### DATA FOR THIS EXERCISE
☆ ☆ ☆ ☆ ☆ ☆ ☆
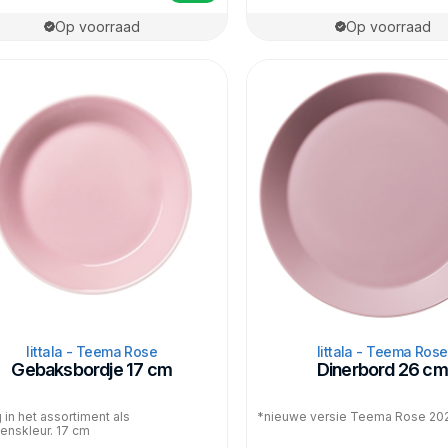
Op voorraad
Op voorraad
Iittala - Teema Rose
Iittala - Teema Rose
Gebaksbordje 17 cm
Dinerbord 26 cm
 in het assortiment als
*nieuwe versie Teema Rose 20
enskleur. 17 cm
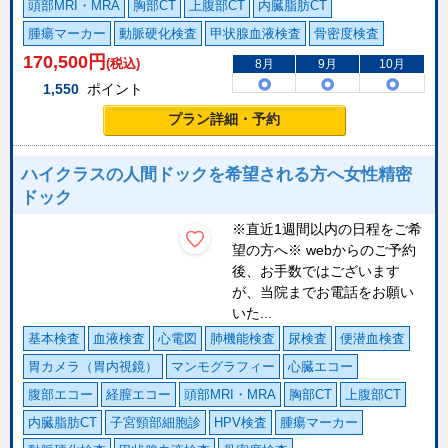
頭部MRI・MRA
胸部CT
上腹部CT
内臓脂肪CT
腫瘍マーカー
動脈硬化検査
甲状腺血液検査
骨密度検査
170,500
円
(税込)
8月
9月
10月
1,550
ポイント
プラン詳細・予約
ハイクラスの人間ドックを希望される方へ女性精密
ドック
※直近1週間以内の日程をご希
望の方へ※ webからのご予約
後、お手数ではございます
が、当院までお電話をお願い
いた...
基本検査
血液検査
心電図
肺機能検査
尿検査
便潜血検査
胃カメラ（胃内視鏡）
マンモグラフィー
心臓エコー
腹部エコー
経膣エコー
頭部MRI・MRA
胸部CT
上腹部CT
内臓脂肪CT
子宮頸部細胞診
HPV検査
腫瘍マーカー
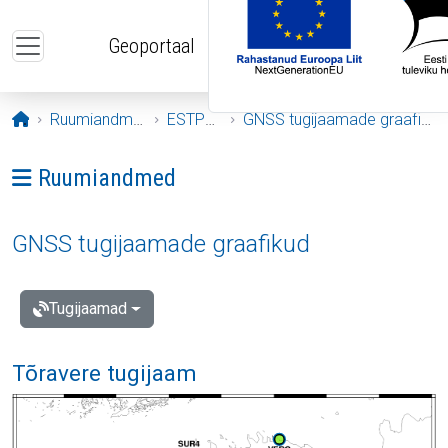
Liigu edasi põhisisu juurde
Geoportaal
Avaleht
Ruumiandmed
ESTPOS
GNSS tugijaamade graafikud
Ava menüü: Ruumiandmed
Ruumiandmed
GNSS tugijaamade graafikud
Tugijaamad
Tõravere tugijaam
☆ ☆ ☆ ☆ ☆ ☆ ☆
### ABOUT THIS TASK
Please transcribe the entries exactly, omitting the images.

### EXERCISE RESULT
Op voorraad
Op voorraad
Iittala - Teema Rose
Iittala - Teema Rose
Gebaksbordje 17 cm
Dinerbord 26 cm
 in het assortiment als
*nieuwe versie Teema Rose 20
enskleur. 17 cm
頭部MRI・MRA
胸部CT
上腹部CT
内臓脂肪CT
腫瘍マーカー
動脈硬化検査
甲状腺血液検査
骨密度検査
170,500
円
(税込)
8月
9月
10月
1,550
ポイント
プラン詳細・予約
ハイクラスの人間ドックを希望される方へ女性精密
ドック
※直近1週間以内の日程をご希
望の方へ※ webからのご予約
後、お手数ではございます
が、当院までお電話をお願い
いた...
基本検査
血液検査
心電図
肺機能検査
尿検査
便潜血検査
胃カメラ（胃内視鏡）
マンモグラフィー
心臓エコー
腹部エコー
経膣エコー
頭部MRI・MRA
胸部CT
上腹部CT
内臓脂肪CT
子宮頸部細胞診
HPV検査
腫瘍マーカー
Liigu edasi põhisisu juurde
Geoportaal
Avaleht
Ruumiandmed
ESTPOS
GNSS tugijaamade graafikud
Ava menüü: Ruumiandmed
Ruumiandmed
GNSS tugijaamade graafikud
Tugijaamad
Tõravere tugijaam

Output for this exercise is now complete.